The release of lesson plans from the Alveary was a big disappointment. The actual plans themselves are well done. They are visually beautiful. The books are fit properly to the subjects. The readings are carefully chosen and paced. They have plugged in links to helpful pictures, maps, and such. I know a lot of work (and then some!!) has gone into them.
But the release itself. Huge disappointment. So many delays. So little communication. Unless they get much more organized and better at communication, here's my short review to anyone thinking about using the Alveary after the start of two different years as a member: don't plan to be able to implement anything they put out within at least two weeks of any date they give you. If you do, you'll likely be set up for a lot of frustration. (Hopefully they will get better!)

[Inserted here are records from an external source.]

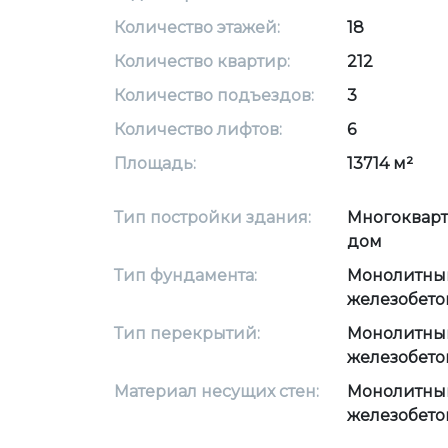
Количество этажей:
18
Количество квартир:
212
Количество подъездов:
3
Количество лифтов:
6
Площадь:
13714 м²
Тип постройки здания:
Многоквар
дом
Тип фундамента:
Монолитны
железобето
Тип перекрытий:
Монолитны
железобето
Материал несущих стен:
Монолитны
железобето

So about somewhere mid week last week---I finally agreed with myself as to what I already knew. I would not actually be using most, if any, of the plans. (Art looks amazing! The videos I've watched are so helpful! And I'm not quite finished looking through the other subject I was most looking forward to seeing----geography. Ironically, those were the very last plans released later in the week, and by then I knew I would be moving on/back to hashing out my own course of study. Finally. I guess I'm a slow learner at this. Which is also ironic as I never once hesitated to pick and choose among ideas and resources and create from scratch when I taught children in a classroom setting. I still miss some of the ladies I worked closely with over the years and the brainstorming, planning and sharing we were able to do. I'm definitely going to try to watch every single art, sloyd, and dance video and enjoy what I can learn from the Alveary in general vs. utilizing plans specifically though.)

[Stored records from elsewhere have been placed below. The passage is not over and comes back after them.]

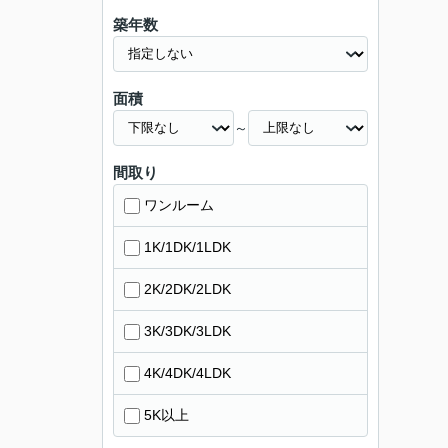
築年数
面積
～
間取り
ワンルーム
1K/1DK/1LDK
2K/2DK/2LDK
3K/3DK/3LDK
4K/4DK/4LDK
5K以上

Instead of just deleting my last post, I thought I'd write this one. Maybe someone out there needs to know they aren't the only one who goes around and around wanting a laid out CM plan to be THE ONE to use, to then repeatedly find there just isn't one (even with minor tweaks here and there). (And yeah, that one person might just be one of my own daughters one day if no one else. My oldest will remember my days of ramblings about this subject, my youngest one won't---hopefully. Hopefully I don't keep that up for another 12 years. Ha.) Not that there aren't many wonderful choices. But for some reason, the choices just are not for me, or for whoever needs to hear it. I mean, what can one do? Pull up your bootstraps....tie and knot at the end of your rope and hang on. Do what you know to do. (Whatever it is----CM or not.)

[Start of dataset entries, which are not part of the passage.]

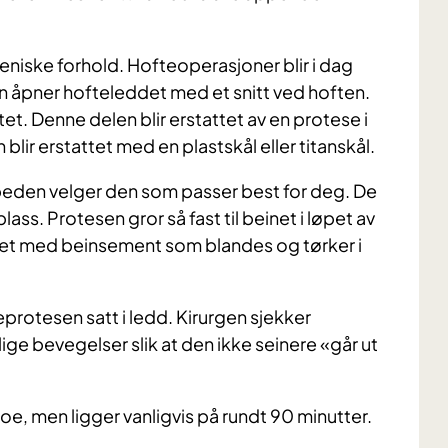
eniske forhold. Hofteoperasjoner blir i dag
rgen åpner hofteleddet med et snitt ved hoften.
et. Denne delen blir erstattet av en protese i
n blir erstattet med en plastskål eller titanskål.
opeden velger den som passer best for deg. De
s. Protesen gror så fast til beinet i løpet av
stet med beinsement som blandes og tørker i
eprotesen satt i ledd. Kirurgen sjekker
ige bevegelser slik at den ikke seinere «går ut
oe, men ligger vanligvis på rundt 90 minutter.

When trying to understand the Charlotte Mason philosophy what needs to be done? Go to the source. Always, go to the source. Charlotte Mason herself. There is a lot (a LOT) of information, opinion, and "noise" in the CM homeschool community now that did not exist ten years ago. Listen to much of it too long and it will bog you down. Podcasts, blog posts, webinars, articles, even the PNEU programmes (dare I say it)----they can be learning tools, but they can also become burdensome. Reading Charlotte Mason's volumes has never been burdensome (for me). Inspiring. Invigorating. Vocabulary expanding. Yes.
(After CM herself, I'd really recommend listening to Sonya Shaffer from Simply Charlotte Mason. And the Ambleside Online founders or Brandy Vencel, who utilizes AO. Always full of grace. And humble wisdom.)
So before I could even try to dig into my own planning---to clear the noise in my own head, I decided I needed to go back to the 20 Principles and read them again. Write down what I needed to listen to directly from CM---what I need to focus on instead of anything else.
Children are born persons.
Education is the science of relations.
Two guides to moral and intellectual self-management are the way of the will and the way of reason. Teach children not to lean too confidently on their own understanding. Whether it be right or wrong, reason will confirm whatever is willed.
The chief responsibility which rests on children (and us all) as persons is the acceptance or rejection of ideas.
Education is an atmosphere, a discipline, a life.
The mind feeds on ideas and the child must be given a generous curriculum with knowledge that is varied, vital, and fitted to him. (emphasis added)
Allow no separation to grow up between the intellectual and spiritual life of children. Teach them the Divine Spirit has constant access to their spirits and is their Continual Helper in all the interests, duties, and joys of life.